- _EXERCISE OBJECTIVE_
Go through the entries below and copy every line that holds the word "likely".

+++ SUPPLIED INFORMATION

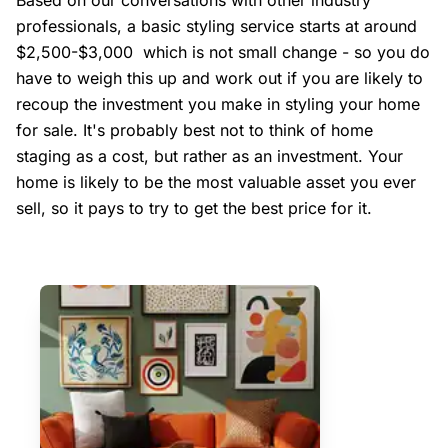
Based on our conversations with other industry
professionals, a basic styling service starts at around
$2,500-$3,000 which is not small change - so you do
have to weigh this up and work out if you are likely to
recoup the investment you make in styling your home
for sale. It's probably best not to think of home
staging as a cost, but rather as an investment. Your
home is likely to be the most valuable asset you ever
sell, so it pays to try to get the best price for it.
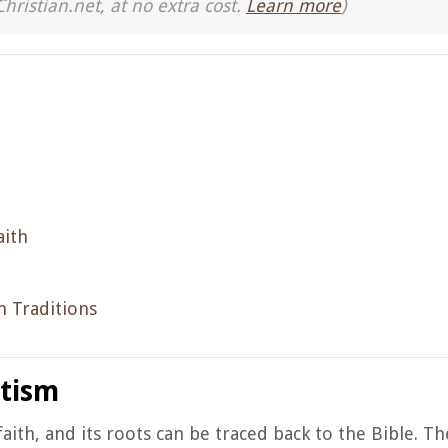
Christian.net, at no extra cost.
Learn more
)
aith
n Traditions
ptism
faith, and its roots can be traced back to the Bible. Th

++++++
+++ SUPPLIED INFORMATION

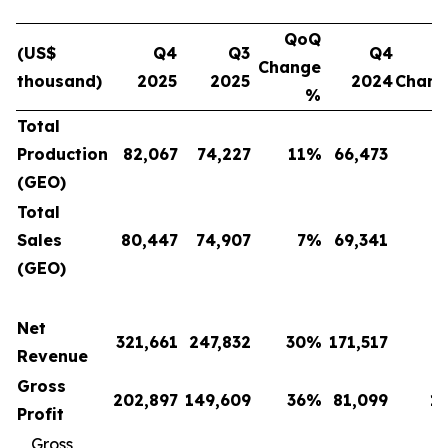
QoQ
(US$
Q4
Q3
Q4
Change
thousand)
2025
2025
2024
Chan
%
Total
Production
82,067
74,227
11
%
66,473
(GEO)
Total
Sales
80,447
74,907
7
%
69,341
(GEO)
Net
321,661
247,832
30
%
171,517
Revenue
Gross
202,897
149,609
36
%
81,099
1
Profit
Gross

++++++
+++ SUPPLIED INFORMATION

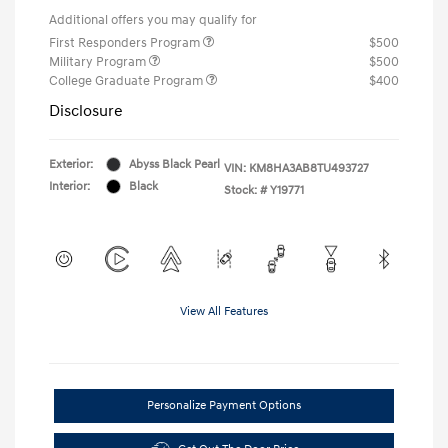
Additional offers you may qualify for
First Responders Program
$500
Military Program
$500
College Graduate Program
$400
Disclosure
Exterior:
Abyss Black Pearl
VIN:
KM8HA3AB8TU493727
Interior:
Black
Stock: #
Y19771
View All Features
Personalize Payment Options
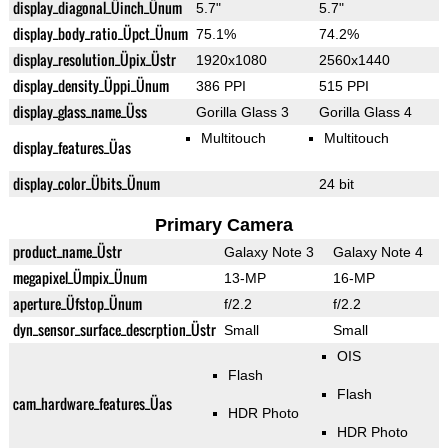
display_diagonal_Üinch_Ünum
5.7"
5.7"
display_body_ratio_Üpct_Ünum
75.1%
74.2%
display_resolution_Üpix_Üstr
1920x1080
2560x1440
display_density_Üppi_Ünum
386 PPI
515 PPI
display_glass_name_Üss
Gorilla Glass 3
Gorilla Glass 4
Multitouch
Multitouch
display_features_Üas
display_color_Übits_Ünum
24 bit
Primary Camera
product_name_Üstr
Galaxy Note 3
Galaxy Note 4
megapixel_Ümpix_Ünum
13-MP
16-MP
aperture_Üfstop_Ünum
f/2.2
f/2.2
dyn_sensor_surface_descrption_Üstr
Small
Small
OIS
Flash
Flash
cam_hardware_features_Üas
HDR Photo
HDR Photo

++++++

- _TASK RESULT_
have to weigh this up and work out if you are likely to
home is likely to be the most valuable asset you ever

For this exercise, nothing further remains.